WORK ITEM
Among the lines below, count those with "title". Give the total alone.

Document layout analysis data
* * * * *

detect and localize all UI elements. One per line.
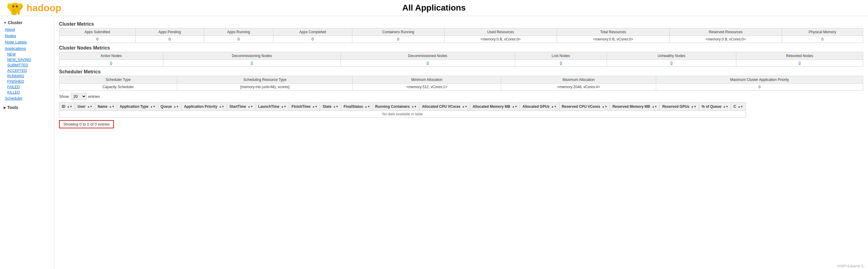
col-containers-running: Containers Running: [352, 28, 444, 36]
val-decommissioning-nodes[interactable]: 0: [163, 60, 341, 67]
val-used-resources: <memory:0 B, vCores:0>: [444, 36, 557, 43]
col-final-status[interactable]: FinalStatus ▲▼: [341, 103, 373, 111]
sort-res-cpu-icon: ▲▼: [602, 105, 607, 108]
sidebar-item-new-saving[interactable]: NEW_SAVING: [0, 57, 54, 62]
tools-label: Tools: [7, 105, 18, 110]
col-reserved-gpus[interactable]: Reserved GPUs ▲▼: [660, 103, 699, 111]
col-apps-running: Apps Running: [204, 28, 273, 36]
val-active-nodes[interactable]: 0: [59, 60, 163, 67]
hadoop-logo-icon: [6, 0, 24, 16]
showing-text: Showing 0 to 0 of 0 entries: [63, 122, 110, 127]
col-apps-submitted: Apps Submitted: [59, 28, 135, 36]
val-reserved-resources: <memory:0 B, vCores:0>: [670, 36, 782, 43]
col-lost-nodes: Lost Nodes: [515, 52, 607, 60]
col-scheduler-type: Scheduler Type: [59, 76, 177, 84]
val-lost-nodes[interactable]: 0: [515, 60, 607, 67]
col-finish-time[interactable]: FinishTime ▲▼: [289, 103, 320, 111]
col-reserved-memory-mb[interactable]: Reserved Memory MB ▲▼: [610, 103, 660, 111]
sort-app-type-icon: ▲▼: [150, 105, 156, 108]
sort-running-containers-icon: ▲▼: [411, 105, 417, 108]
val-apps-pending: 0: [135, 36, 204, 43]
sort-finish-icon: ▲▼: [312, 105, 318, 108]
col-user[interactable]: User ▲▼: [75, 103, 95, 111]
val-scheduling-resource-type: [memory-mb (unit=Mi), vcores]: [177, 84, 352, 90]
col-application-type[interactable]: Application Type ▲▼: [117, 103, 158, 111]
cluster-section-header[interactable]: ▼ Cluster: [0, 19, 54, 26]
content-area: Cluster Metrics Apps Submitted Apps Pend…: [54, 16, 868, 269]
entries-select[interactable]: 10 20 50 100: [71, 93, 87, 100]
apps-table-header-row: ID ▲▼ User ▲▼ Name ▲▼ Application Type: [59, 103, 746, 111]
col-name[interactable]: Name ▲▼: [95, 103, 117, 111]
col-running-containers[interactable]: Running Containers ▲▼: [373, 103, 419, 111]
tools-section-header[interactable]: ▶ Tools: [0, 104, 54, 111]
val-decommissioned-nodes[interactable]: 0: [341, 60, 515, 67]
col-active-nodes: Active Nodes: [59, 52, 163, 60]
showing-entries: Showing 0 to 0 of 0 entries: [59, 120, 114, 128]
col-id[interactable]: ID ▲▼: [59, 103, 75, 111]
col-alloc-memory-mb[interactable]: Allocated Memory MB ▲▼: [470, 103, 520, 111]
sidebar-item-about[interactable]: About: [0, 26, 54, 33]
col-launch-time[interactable]: LaunchTime ▲▼: [255, 103, 289, 111]
col-start-time[interactable]: StartTime ▲▼: [227, 103, 255, 111]
col-alloc-gpus[interactable]: Allocated GPUs ▲▼: [520, 103, 559, 111]
logo-text: hadoop: [27, 2, 61, 14]
sidebar-item-submitted[interactable]: SUBMITTED: [0, 62, 54, 68]
col-alloc-cpu-vcores[interactable]: Allocated CPU VCores ▲▼: [419, 103, 470, 111]
sidebar-item-applications[interactable]: Applications: [0, 45, 54, 52]
table-footer: Showing 0 to 0 of 0 entries: [59, 119, 863, 128]
col-unhealthy-nodes: Unhealthy Nodes: [607, 52, 736, 60]
sidebar-item-nodes[interactable]: Nodes: [0, 33, 54, 39]
sort-pct-queue-icon: ▲▼: [723, 105, 728, 108]
col-state[interactable]: State ▲▼: [320, 103, 341, 111]
svg-point-7: [17, 6, 18, 6]
sort-state-icon: ▲▼: [333, 105, 338, 108]
no-data-text: No data available in table: [59, 111, 746, 118]
col-apps-completed: Apps Completed: [273, 28, 352, 36]
col-min-allocation: Minimum Allocation: [352, 76, 501, 84]
sort-alloc-cpu-icon: ▲▼: [462, 105, 467, 108]
sort-id-icon: ▲▼: [67, 105, 72, 108]
val-physical-memory: 0: [782, 36, 863, 43]
sidebar-item-killed[interactable]: KILLED: [0, 90, 54, 95]
header: hadoop All Applications: [0, 0, 868, 16]
svg-rect-10: [18, 11, 20, 15]
sidebar-item-finished[interactable]: FINISHED: [0, 79, 54, 84]
val-unhealthy-nodes[interactable]: 0: [607, 60, 736, 67]
col-reserved-cpu-vcores[interactable]: Reserved CPU VCores ▲▼: [559, 103, 610, 111]
svg-rect-8: [11, 11, 13, 15]
sidebar-item-accepted[interactable]: ACCEPTED: [0, 68, 54, 73]
val-rebooted-nodes[interactable]: 0: [736, 60, 863, 67]
sort-name-icon: ▲▼: [109, 105, 115, 108]
col-apps-pending: Apps Pending: [135, 28, 204, 36]
col-max-cluster-priority: Maximum Cluster Application Priority: [656, 76, 863, 84]
col-pct-queue[interactable]: % of Queue ▲▼: [699, 103, 731, 111]
cluster-metrics-table: Apps Submitted Apps Pending Apps Running…: [59, 28, 863, 43]
col-physical-memory: Physical Memory: [782, 28, 863, 36]
cluster-nodes-row: 0 0 0 0 0 0: [59, 60, 863, 67]
sort-priority-icon: ▲▼: [219, 105, 224, 108]
scheduler-metrics-title: Scheduler Metrics: [59, 69, 863, 75]
sidebar-item-new[interactable]: NEW: [0, 52, 54, 57]
logo-area: hadoop: [6, 0, 61, 16]
col-application-priority[interactable]: Application Priority ▲▼: [181, 103, 227, 111]
sort-start-icon: ▲▼: [248, 105, 253, 108]
val-min-allocation: <memory:512, vCores:1>: [352, 84, 501, 90]
val-apps-running: 0: [204, 36, 273, 43]
sidebar-item-running[interactable]: RUNNING: [0, 73, 54, 79]
sort-user-icon: ▲▼: [87, 105, 93, 108]
sidebar-item-scheduler[interactable]: Scheduler: [0, 95, 54, 102]
svg-point-2: [7, 3, 12, 9]
cluster-nodes-metrics-title: Cluster Nodes Metrics: [59, 45, 863, 51]
sidebar-item-failed[interactable]: FAILED: [0, 84, 54, 90]
col-total-resources: Total Resources: [557, 28, 670, 36]
sidebar-item-node-labels[interactable]: Node Labels: [0, 39, 54, 45]
svg-point-6: [13, 6, 14, 6]
sort-c-icon: ▲▼: [738, 105, 743, 108]
cluster-arrow-icon: ▼: [4, 21, 7, 24]
val-scheduler-type: Capacity Scheduler: [59, 84, 177, 90]
odpi-badge: ©ODPI & Apache S...: [837, 265, 866, 268]
col-c[interactable]: C ▲▼: [731, 103, 746, 111]
col-rebooted-nodes: Rebooted Nodes: [736, 52, 863, 60]
entries-label: entries: [88, 94, 100, 99]
col-queue[interactable]: Queue ▲▼: [158, 103, 181, 111]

* * * * *

RESULT OF THIS EXERCISE
2